*** Begin section ***

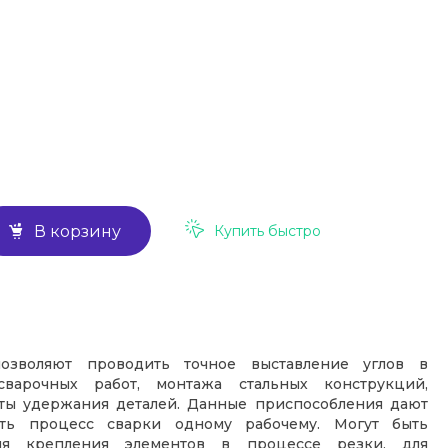
Купить быстро
В корзину
озволяют проводить точное выставление углов в
варочных работ, монтажа стальных конструкций,
нты удержания деталей. Данные приспособления дают
ять процесс сварки одному рабочему. Могут быть
ля крепления элементов в процессе резки, для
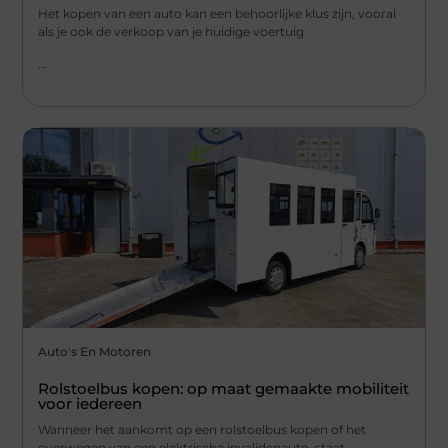
Het kopen van een auto kan een behoorlijke klus zijn, vooral
als je ook de verkoop van je huidige voertuig
...
Auto's En Motoren
Rolstoelbus kopen: op maat gemaakte mobiliteit
voor iedereen
Wanneer het aankomt op een rolstoelbus kopen of het
overwegen van een elektrische invalidenauto, staat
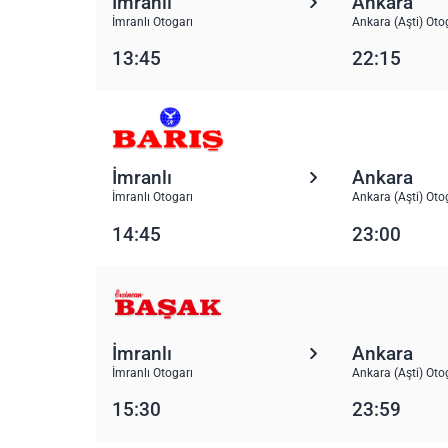
İmranlı
Ankara
İmranlı Otogarı
Ankara (Aşti) Oto
13:45
22:15
İmranlı
Ankara
İmranlı Otogarı
Ankara (Aşti) Oto
14:45
23:00
İmranlı
Ankara
İmranlı Otogarı
Ankara (Aşti) Oto
15:30
23:59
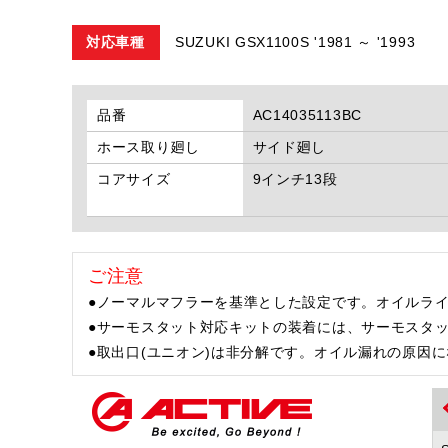
対応車種
SUZUKI GSX1100S '1981 ～ '1993
品番
AC14035113BC
ホース取り廻し
サイド廻し
コアサイズ
9インチ13段
ご注意
●ノーマルマフラーを基準とした設定です。オイルラ
●サーモスタット対応キットの装着には、サーモスタ
●取出口(ユニオン)は非分解です。オイル漏れの原因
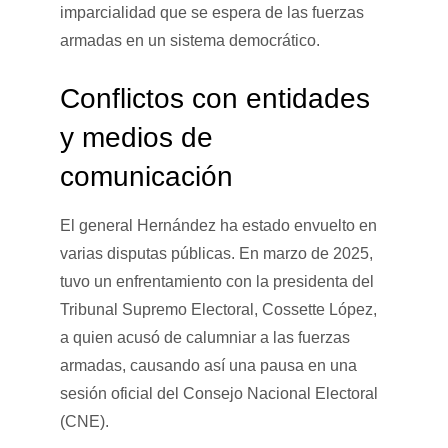
imparcialidad que se espera de las fuerzas
armadas en un sistema democrático.
Conflictos con entidades
y medios de
comunicación
El general Hernández ha estado envuelto en
varias disputas públicas. En marzo de 2025,
tuvo un enfrentamiento con la presidenta del
Tribunal Supremo Electoral, Cossette López,
a quien acusó de calumniar a las fuerzas
armadas, causando así una pausa en una
sesión oficial del Consejo Nacional Electoral
(CNE).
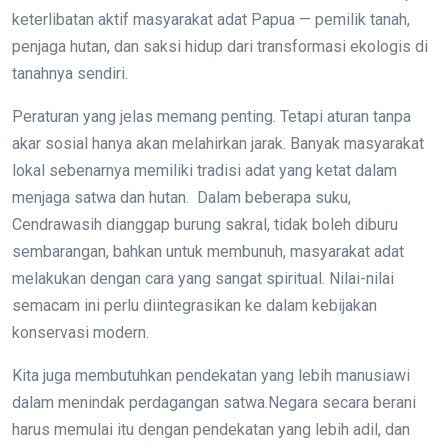
keterlibatan aktif masyarakat adat Papua — pemilik tanah,
penjaga hutan, dan saksi hidup dari transformasi ekologis di
tanahnya sendiri.
Peraturan yang jelas memang penting. Tetapi aturan tanpa
akar sosial hanya akan melahirkan jarak. Banyak masyarakat
lokal sebenarnya memiliki tradisi adat yang ketat dalam
menjaga satwa dan hutan. Dalam beberapa suku,
Cendrawasih dianggap burung sakral, tidak boleh diburu
sembarangan, bahkan untuk membunuh, masyarakat adat
melakukan dengan cara yang sangat spiritual. Nilai-nilai
semacam ini perlu diintegrasikan ke dalam kebijakan
konservasi modern.
Kita juga membutuhkan pendekatan yang lebih manusiawi
dalam menindak perdagangan satwa.Negara secara berani
harus memulai itu dengan pendekatan yang lebih adil, dan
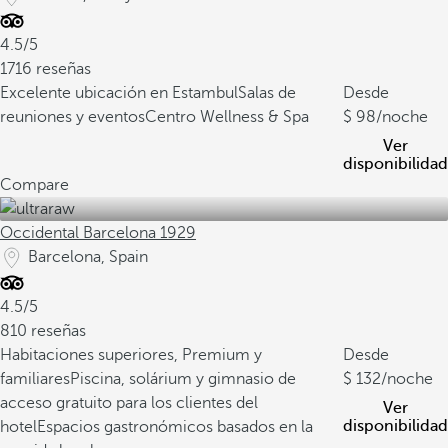
4.5/5
1716 reseñas
Excelente ubicación en Estambul
Salas de
Desde
reuniones y eventos
Centro Wellness & Spa
98
/noche
Ver
disponibilidad
Compare
Occidental Barcelona 1929
Barcelona, Spain
4.5/5
810 reseñas
Habitaciones superiores, Premium y
Desde
familiares
Piscina, solárium y gimnasio de
132
/noche
acceso gratuito para los clientes del
Ver
disponibilidad
hotel
Espacios gastronómicos basados en la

*** End section ***

WHAT YOU WILL DO = Look above for the line with "Auto's En Motoren" and the line with "varias disputas públicas.", then copy exactly the lines from the first through the second, both kept, with no pictures.

SOLUTION TO THIS TASK =
Auto's En Motoren
Rolstoelbus kopen: op maat gemaakte mobiliteit
voor iedereen
Wanneer het aankomt op een rolstoelbus kopen of het
overwegen van een elektrische invalidenauto, staat
İmranlı
Ankara
İmranlı Otogarı
Ankara (Aşti) Oto
13:45
22:15
İmranlı
Ankara
İmranlı Otogarı
Ankara (Aşti) Oto
14:45
23:00
İmranlı
Ankara
İmranlı Otogarı
Ankara (Aşti) Oto
15:30
23:59
対応車種
SUZUKI GSX1100S '1981 ～ '1993
品番
AC14035113BC
ホース取り廻し
サイド廻し
コアサイズ
9インチ13段
ご注意
●ノーマルマフラーを基準とした設定です。オイルラ
●サーモスタット対応キットの装着には、サーモスタ
●取出口(ユニオン)は非分解です。オイル漏れの原因
imparcialidad que se espera de las fuerzas
armadas en un sistema democrático.
Conflictos con entidades
y medios de
comunicación
El general Hernández ha estado envuelto en
varias disputas públicas. En marzo de 2025,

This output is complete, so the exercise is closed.